Foppa IM, Krause PJ, Spielman A, Goethert H, Gern L, Brand B, Telford SR - Emerging Infect. Dis. (2002)

Bottom Line: DNA from pooled nymphal ticks amplified by polymerase chain reaction was highly homologous to published B. microti sequences.In addition, we measured seroprevalence of immunoglobulin (Ig) G antibodies against B. microti antigen in nearby residents.Serum from 1.5% of the 396 human residents of the region reacted to B. microti antigen (>1:64), as determined by indirect immunofluorescence assay (IgG).

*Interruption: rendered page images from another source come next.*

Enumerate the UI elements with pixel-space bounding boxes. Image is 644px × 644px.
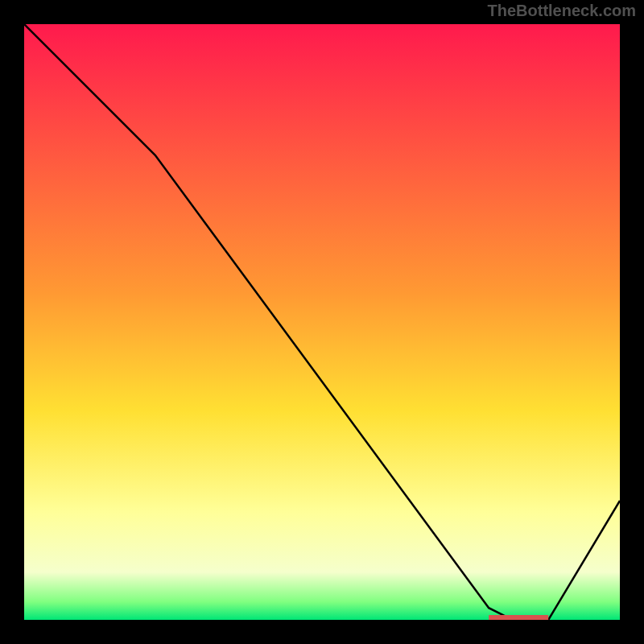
- watermark-text: TheBottleneck.com: [488, 2, 636, 20]
- bottleneck-curve: [24, 24, 620, 620]
- gradient-background: [24, 24, 620, 620]
- chart-svg: [24, 24, 620, 620]
- optimal-marker: [489, 615, 548, 620]
- chart-area: [24, 24, 620, 620]
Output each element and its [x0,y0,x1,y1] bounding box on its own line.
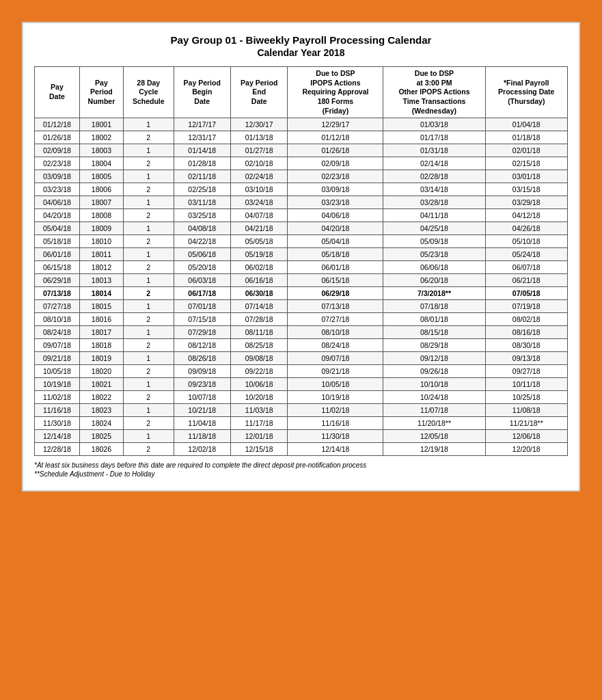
col-header-due-wednesday: Due to DSPat 3:00 PMOther IPOPS ActionsT… [383,67,485,118]
table-cell: 12/05/18 [383,430,485,443]
table-cell: 03/25/18 [174,209,230,222]
table-cell: 11/20/18** [383,417,485,430]
table-cell: 06/17/18 [174,287,230,300]
table-cell: 11/03/18 [230,404,287,417]
table-cell: 06/06/18 [383,261,485,274]
table-cell: 11/16/18 [288,417,383,430]
footnote-2: **Schedule Adjustment - Due to Holiday [34,470,568,478]
table-row: 06/15/1818012205/20/1806/02/1806/01/1806… [35,261,568,274]
table-cell: 12/17/17 [174,118,230,131]
table-cell: 02/09/18 [35,144,80,157]
table-cell: 12/28/18 [35,443,80,456]
table-cell: 01/27/18 [230,144,287,157]
table-cell: 1 [124,378,174,391]
table-cell: 18026 [79,443,123,456]
table-cell: 05/19/18 [230,248,287,261]
table-cell: 18019 [79,352,123,365]
table-row: 01/26/1818002212/31/1701/13/1801/12/1801… [35,131,568,144]
table-cell: 08/10/18 [35,313,80,326]
table-cell: 07/19/18 [485,300,567,313]
table-cell: 04/08/18 [174,222,230,235]
table-cell: 12/02/18 [174,443,230,456]
table-cell: 11/18/18 [174,430,230,443]
table-cell: 10/25/18 [485,391,567,404]
page-wrapper: Pay Group 01 - Biweekly Payroll Processi… [14,14,588,500]
table-cell: 1 [124,300,174,313]
table-cell: 18025 [79,430,123,443]
table-cell: 1 [124,352,174,365]
table-row: 05/18/1818010204/22/1805/05/1805/04/1805… [35,235,568,248]
table-cell: 1 [124,144,174,157]
table-cell: 08/24/18 [35,326,80,339]
main-title: Pay Group 01 - Biweekly Payroll Processi… [34,34,568,46]
table-row: 06/01/1818011105/06/1805/19/1805/18/1805… [35,248,568,261]
table-cell: 18013 [79,274,123,287]
table-cell: 09/08/18 [230,352,287,365]
table-cell: 18014 [79,287,123,300]
table-cell: 10/19/18 [35,378,80,391]
table-cell: 04/22/18 [174,235,230,248]
table-cell: 06/20/18 [383,274,485,287]
table-cell: 03/23/18 [35,183,80,196]
table-cell: 02/23/18 [288,170,383,183]
table-row: 10/19/1818021109/23/1810/06/1810/05/1810… [35,378,568,391]
table-cell: 05/04/18 [35,222,80,235]
table-cell: 06/03/18 [174,274,230,287]
table-cell: 08/01/18 [383,313,485,326]
table-cell: 1 [124,222,174,235]
table-cell: 02/28/18 [383,170,485,183]
table-cell: 12/01/18 [230,430,287,443]
table-cell: 08/30/18 [485,339,567,352]
table-cell: 09/22/18 [230,365,287,378]
table-cell: 04/20/18 [35,209,80,222]
table-cell: 02/24/18 [230,170,287,183]
table-cell: 05/05/18 [230,235,287,248]
table-cell: 11/17/18 [230,417,287,430]
table-cell: 06/30/18 [230,287,287,300]
table-cell: 12/15/18 [230,443,287,456]
table-cell: 12/14/18 [35,430,80,443]
table-cell: 12/29/17 [288,118,383,131]
table-cell: 09/09/18 [174,365,230,378]
table-cell: 1 [124,326,174,339]
table-row: 08/10/1818016207/15/1807/28/1807/27/1808… [35,313,568,326]
table-cell: 11/07/18 [383,404,485,417]
table-cell: 07/29/18 [174,326,230,339]
table-cell: 08/16/18 [485,326,567,339]
table-cell: 04/06/18 [35,196,80,209]
table-cell: 18009 [79,222,123,235]
table-row: 12/14/1818025111/18/1812/01/1811/30/1812… [35,430,568,443]
table-cell: 08/02/18 [485,313,567,326]
table-cell: 08/24/18 [288,339,383,352]
table-cell: 2 [124,391,174,404]
table-cell: 03/10/18 [230,183,287,196]
table-row: 04/20/1818008203/25/1804/07/1804/06/1804… [35,209,568,222]
table-cell: 02/23/18 [35,157,80,170]
table-cell: 08/26/18 [174,352,230,365]
table-cell: 07/27/18 [288,313,383,326]
table-cell: 2 [124,365,174,378]
table-cell: 01/04/18 [485,118,567,131]
table-cell: 07/13/18 [35,287,80,300]
table-cell: 01/26/18 [35,131,80,144]
table-cell: 2 [124,313,174,326]
table-cell: 09/21/18 [288,365,383,378]
col-header-cycle-schedule: 28 DayCycleSchedule [124,67,174,118]
table-cell: 05/04/18 [288,235,383,248]
table-cell: 2 [124,339,174,352]
table-cell: 03/28/18 [383,196,485,209]
table-cell: 11/08/18 [485,404,567,417]
table-cell: 03/23/18 [288,196,383,209]
table-row: 03/23/1818006202/25/1803/10/1803/09/1803… [35,183,568,196]
footnotes-section: *At least six business days before this … [34,461,568,478]
table-cell: 03/14/18 [383,183,485,196]
col-header-end-date: Pay PeriodEndDate [230,67,287,118]
table-cell: 03/01/18 [485,170,567,183]
table-cell: 04/06/18 [288,209,383,222]
table-cell: 18007 [79,196,123,209]
table-cell: 18010 [79,235,123,248]
table-cell: 10/10/18 [383,378,485,391]
table-cell: 2 [124,157,174,170]
table-cell: 11/30/18 [288,430,383,443]
table-cell: 09/23/18 [174,378,230,391]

View Article: PubMed Central - PubMed

Affiliation: Harvard School of Public Health, Boston, Massachusetts, USA.

ABSTRACT
We evaluated human risk for infection with Babesia microti at a site in eastern Switzerland where several B. microti-infected nymphal Ixodes ricinus ticks had been found. DNA from pooled nymphal ticks amplified by polymerase chain reaction was highly homologous to published B. microti sequences. More ticks carried babesial infection in the lower portion of the rectangular 0.7-ha grid than in the upper (11% vs. 0.8%). In addition, we measured seroprevalence of immunoglobulin (Ig) G antibodies against B. microti antigen in nearby residents. Serum from 1.5% of the 396 human residents of the region reacted to B. microti antigen (>1:64), as determined by indirect immunofluorescence assay (IgG). These observations constitute the first report demonstrating B. microti in a human-biting vector, associated with evidence of human exposure to this agent in a European site.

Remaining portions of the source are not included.